Did Cuba’s Plan to Drill Near Florida Prompt President’s Pivot on Offshore Oil and Gas?

by JACKIE MOREAU on JANUARY 31, 2012

While Republican Party candidates face a political drilling in the Florida primaries, Florida prepares for the offshore drilling by a Spanish company just miles away from its coastline, courtesy of our embargoed neighbor to the South. Cuba has signed lease agreements for offshore drilling blocks with six nations in the North Cuba Basin, a body of water within the Cuban Exclusive Economic Zone (EEZ) that is believed to harbor at least 4.6 billion barrels of crude oil. Five of the six companies are owned by foreign countries: India, Venezuela, Malaysia, Vietnam and Angola. Spanish-based Repsol, the single private company, will drill one exploratory well in the North Cuba Basin, called the Jaguey Prospect, lying about 55 to 60 miles south of Key West, FL. It owns a 40% share in the newest exploratory well, while India’s Oil and Natural Gas Corp. and Norway’s Statoil each hold a 30% stake. Repsol has contracted the Italian-owned Scarabeo-9, a mobile offshore drilling unit (MODU), to drill the Jaguey well.

In March 2010, President Obama introduced a plan for drilling to take place 125 miles from Florida’s Gulf coastline. Only weeks later, the President’s offshore drilling proposal was shelved due to the Deepwater Horizon spill. Since then, the administration has been largely hostile to existing deep water drilling offshore in American waters-first, it imposed a de jure moratorium, and, after that, it imposed a de facto moratorium via bureaucratic foot dragging.

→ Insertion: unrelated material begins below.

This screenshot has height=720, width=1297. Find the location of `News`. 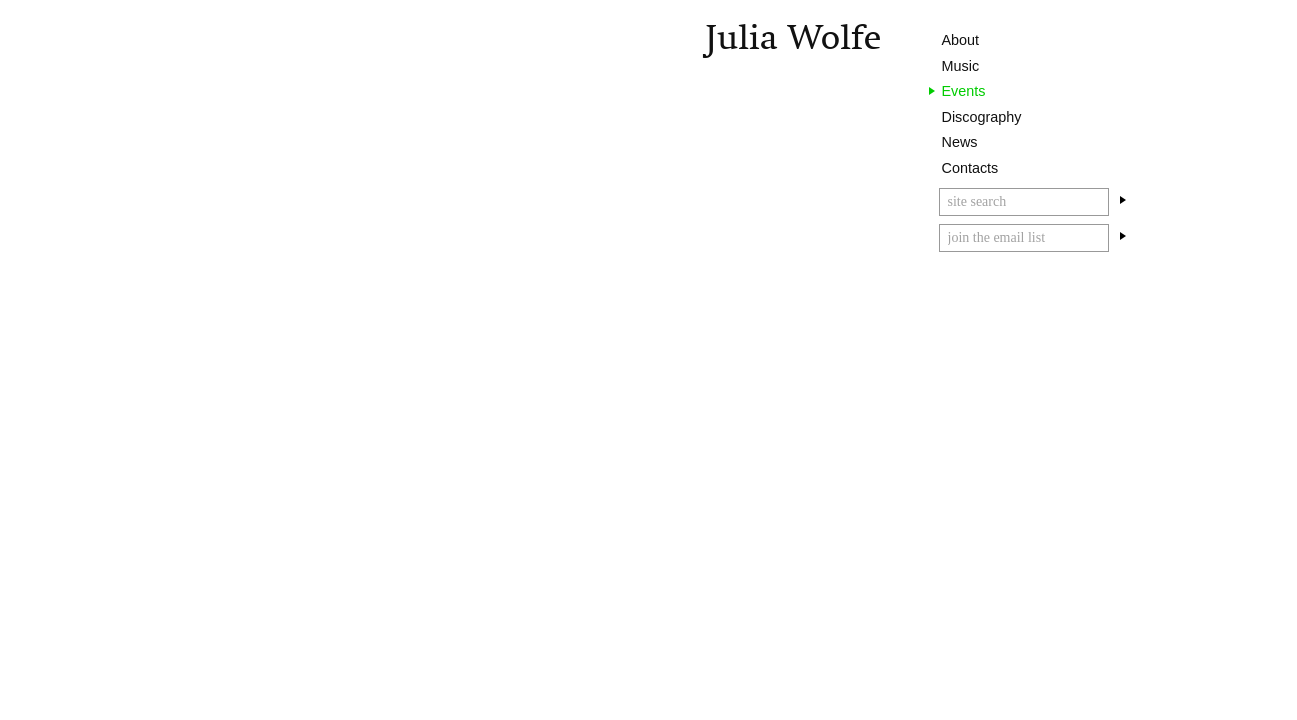

News is located at coordinates (960, 142).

In a surprise move, the President seemed to pivot on offshore drilling policy in last Tuesday’s State of the Union Address. Specifically, he announced a plan to open 75 % of potential offshore oil and gas reserves. Details of the plan are still scarce, so we still don’t know what it entails exactly. One must wonder if the President’s wind of change was prompted by the fact that companies from five nations are drilling for oil and gas in such close proximity to Florida.